What the task asks: The entries below are to be returned as written, with all pictures dropped.

---+---

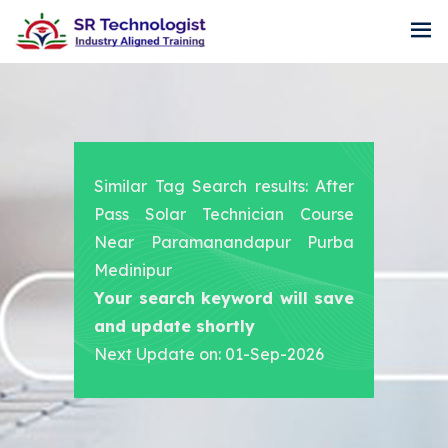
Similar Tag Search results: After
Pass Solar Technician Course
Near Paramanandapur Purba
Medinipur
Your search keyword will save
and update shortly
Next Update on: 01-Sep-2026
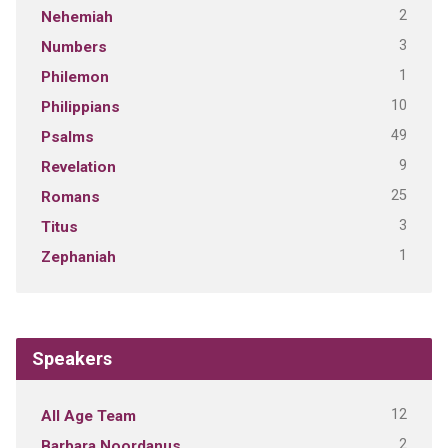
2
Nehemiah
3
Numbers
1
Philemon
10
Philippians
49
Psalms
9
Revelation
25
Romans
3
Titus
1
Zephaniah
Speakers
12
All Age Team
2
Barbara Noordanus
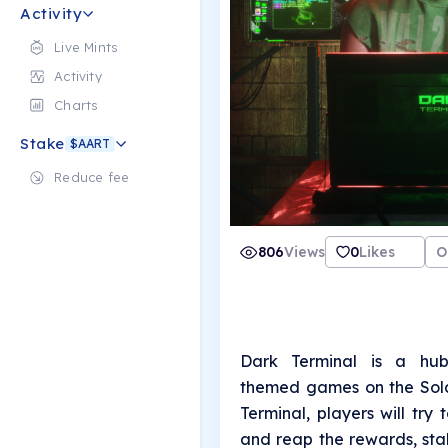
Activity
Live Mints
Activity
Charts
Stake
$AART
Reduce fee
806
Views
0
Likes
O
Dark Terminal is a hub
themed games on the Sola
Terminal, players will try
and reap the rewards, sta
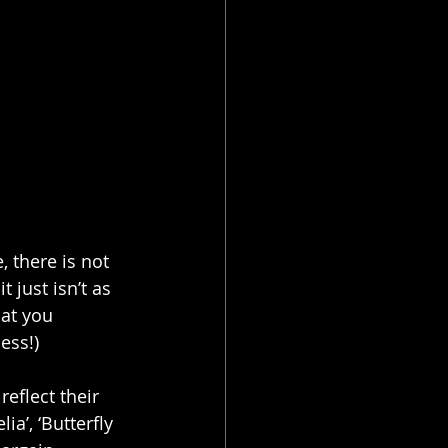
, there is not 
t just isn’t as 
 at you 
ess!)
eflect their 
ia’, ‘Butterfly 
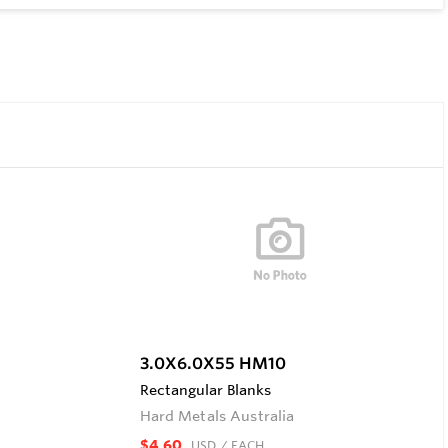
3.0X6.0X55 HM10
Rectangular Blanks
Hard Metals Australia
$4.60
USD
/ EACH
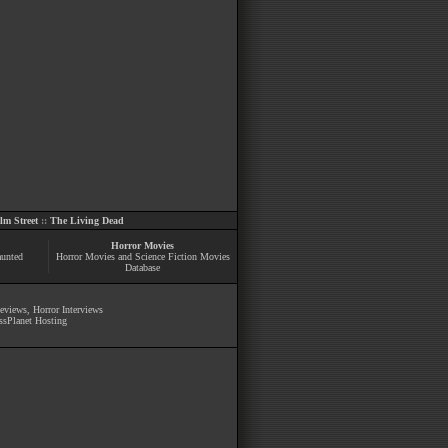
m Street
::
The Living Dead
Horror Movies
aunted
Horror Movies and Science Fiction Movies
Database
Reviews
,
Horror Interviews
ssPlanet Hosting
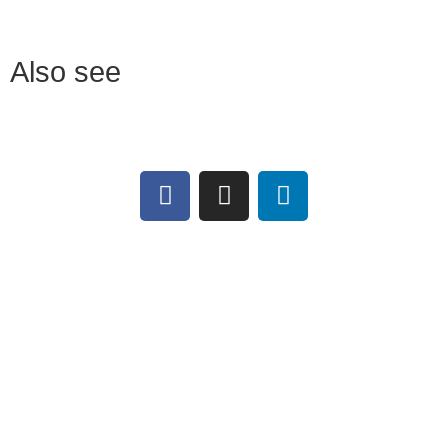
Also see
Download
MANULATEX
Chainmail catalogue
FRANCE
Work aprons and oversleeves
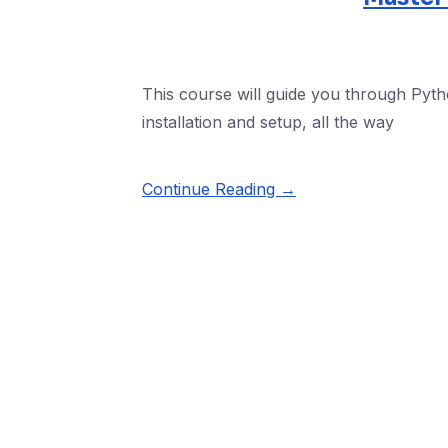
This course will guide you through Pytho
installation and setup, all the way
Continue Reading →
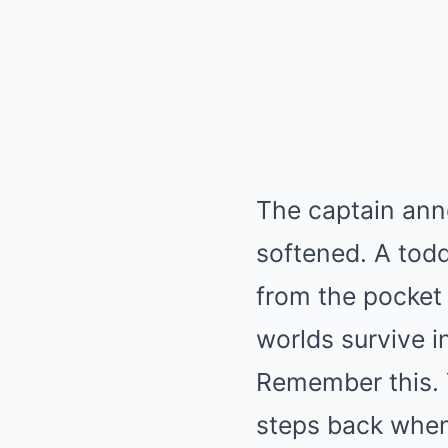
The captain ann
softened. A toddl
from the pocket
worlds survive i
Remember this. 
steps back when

---+---

Answer space:
Similar Tag Search results: After
Pass Solar Technician Course
Near Paramanandapur Purba
Medinipur
Your search keyword will save
and update shortly
Next Update on: 01-Sep-2026
2
Nehemiah
3
Numbers
1
Philemon
10
Philippians
49
Psalms
9
Revelation
25
Romans
3
Titus
1
Zephaniah
Speakers
12
All Age Team
2
Barbara Noordanus
Activity
Live Mints
Activity
Charts
Stake
$AART
Reduce fee
806
Views
0
Likes
O
Dark Terminal is a hub
themed games on the Sola
Terminal, players will try
and reap the rewards, sta
, there is not 
t just isn’t as 
 at you 
ess!)
eflect their 
ia’, ‘Butterfly 
3.0X6.0X55 HM10
Rectangular Blanks
Hard Metals Australia
$4.60
USD
/ EACH
m Street
::
The Living Dead
Horror Movies
aunted
Horror Movies and Science Fiction Movies
Database
Reviews
,
Horror Interviews
ssPlanet Hosting
Also see
Download
MANULATEX
Chainmail catalogue
FRANCE
Work aprons and oversleeves
This course will guide you through Pytho
installation and setup, all the way
Continue Reading →
The captain ann
softened. A toddl
from the pocket
worlds survive i
Remember this. 
steps back when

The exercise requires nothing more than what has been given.